Dom.Vin
July 4, 2025

Sarah Schömbs and her colleagues at the University of Melbourne map out the next major shift in how we interact with AI in From Conversation to Orchestration:

This fundamental difference shifts the user's role from the primary driver, issuing commands directly, iteratively and receiving feedback from one agentic source, to the user as 'the composer', delegating and handing over task responsibilities and overseeing multiple agents at a high-level.

For the last few years, our relationship with AI has been defined by the chat window. It’s a simple, sequential conversation with a single entity. This paper argues that we are on the cusp of a profound change, moving from this model of "conversation" to one of "orchestration". The core idea is that instead of interacting with a single, general-purpose AI, we will soon manage teams of specialised agents that collaborate to achieve a goal. This shift recasts the user’s role entirely: we are no longer just the person asking the questions, but the composer of an AI ensemble.

This transition from a simple dialogue to managing a complex system introduces enormous design challenges. If the user is now an orchestrator, what does the interface for that role even look like? The paper rightly points out that the hierarchical model, where a "manager" agent coordinates a team of sub-agents, is emerging as a popular architecture because it reduces the cognitive load on the user. But this simplification creates its own problems, namely a lack of transparency. How do you give a user meaningful oversight of a team of agents all working in parallel without completely overwhelming them?

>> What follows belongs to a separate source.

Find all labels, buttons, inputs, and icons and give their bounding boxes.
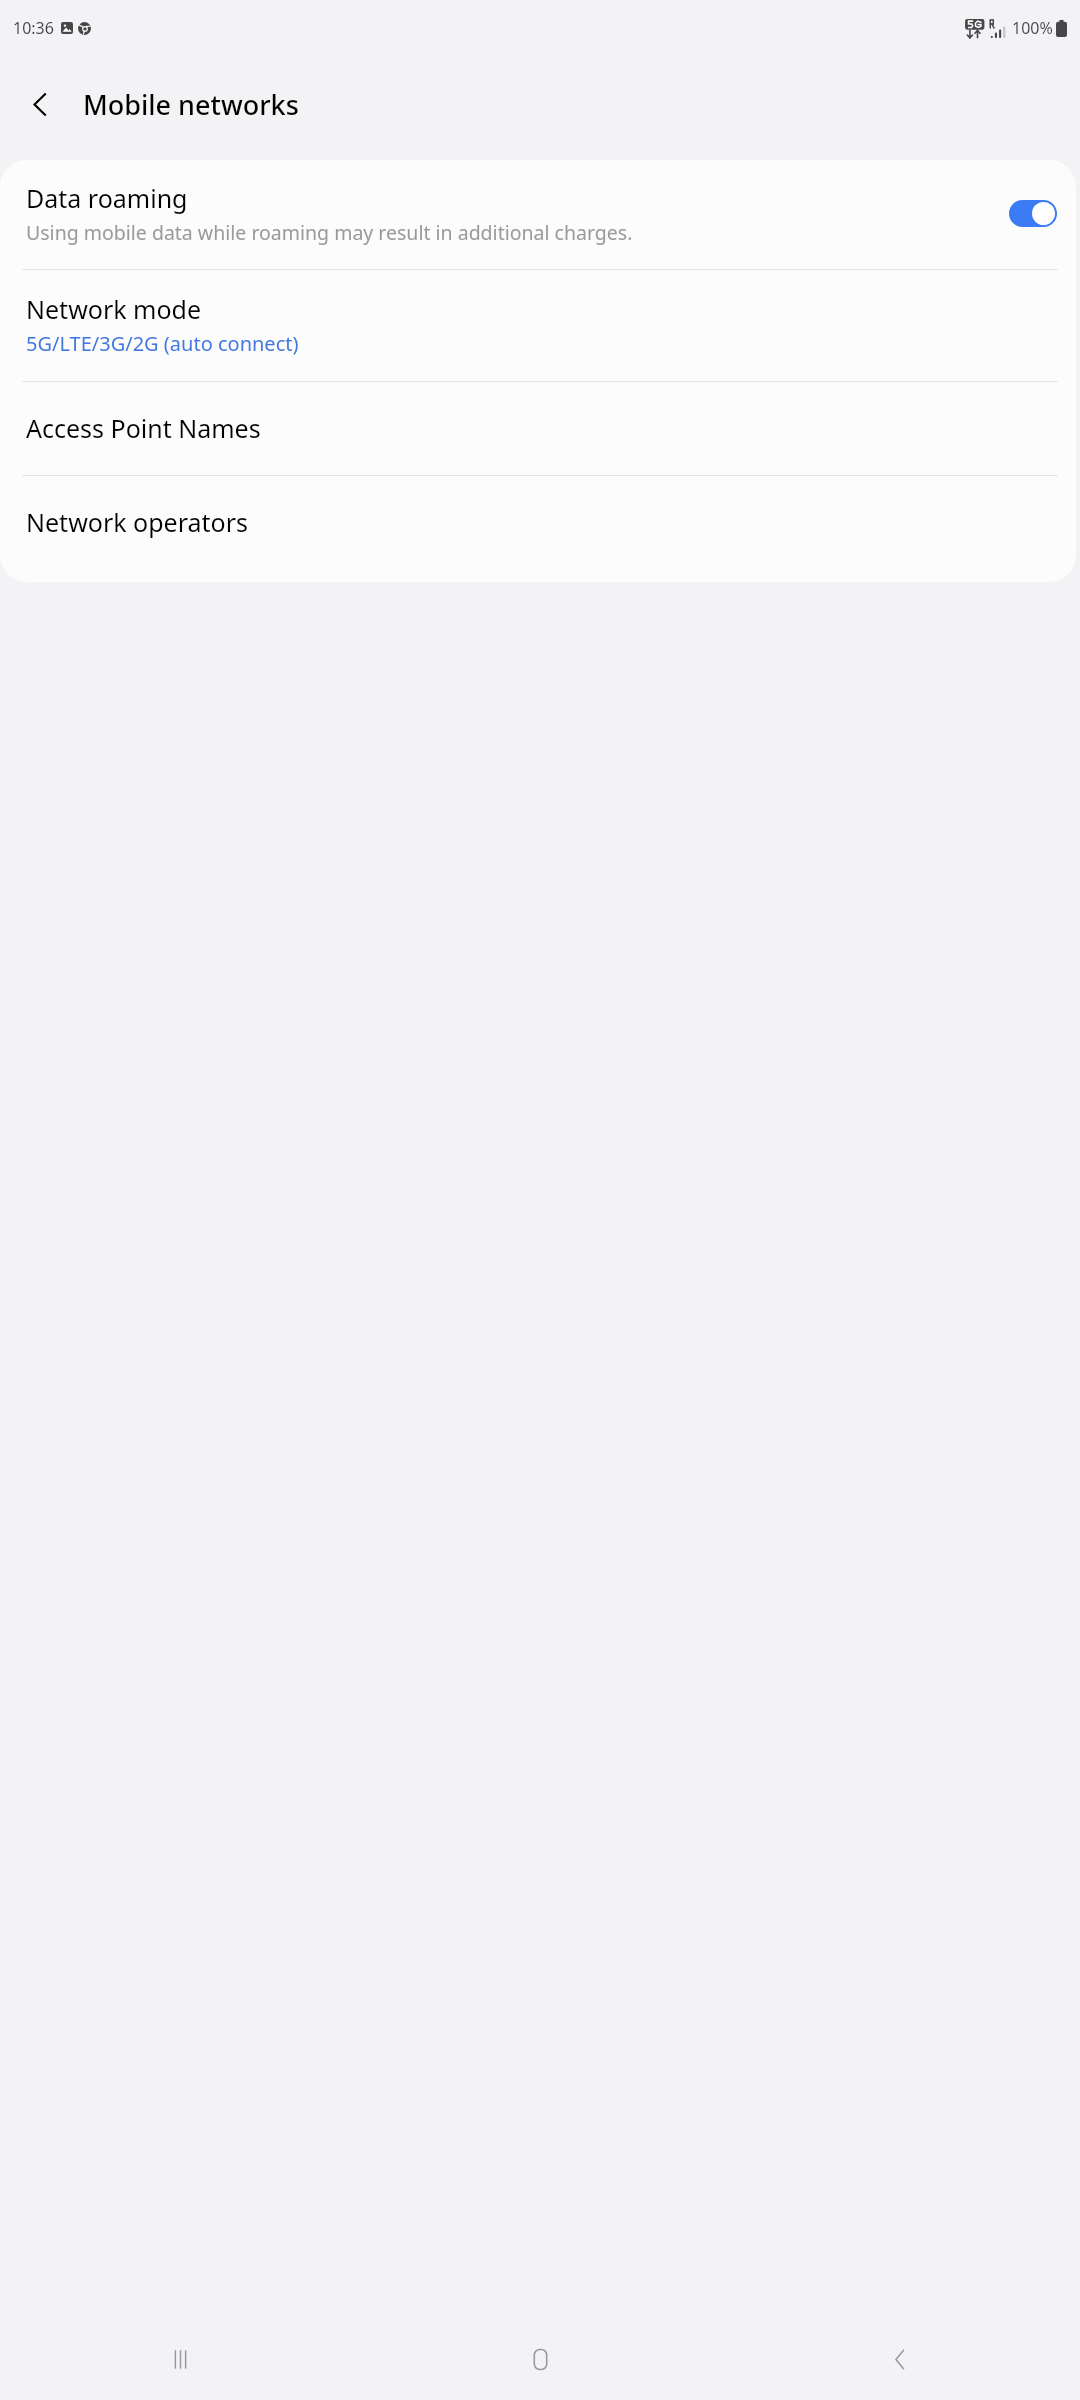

It’s interesting to think about the emergent behaviours of these systems. The paper touches on how these agent teams might evolve, creating new sub-agents or workflows without direct human instruction. This brings up fascinating, and slightly anxious, questions about trust and control. When a failure occurs, it might not be the fault of the agent you are interacting with, but a sub-agent several layers deep in the hierarchy that you didn't even know existed. How do we design for accountability in a system that is constantly reorganising itself?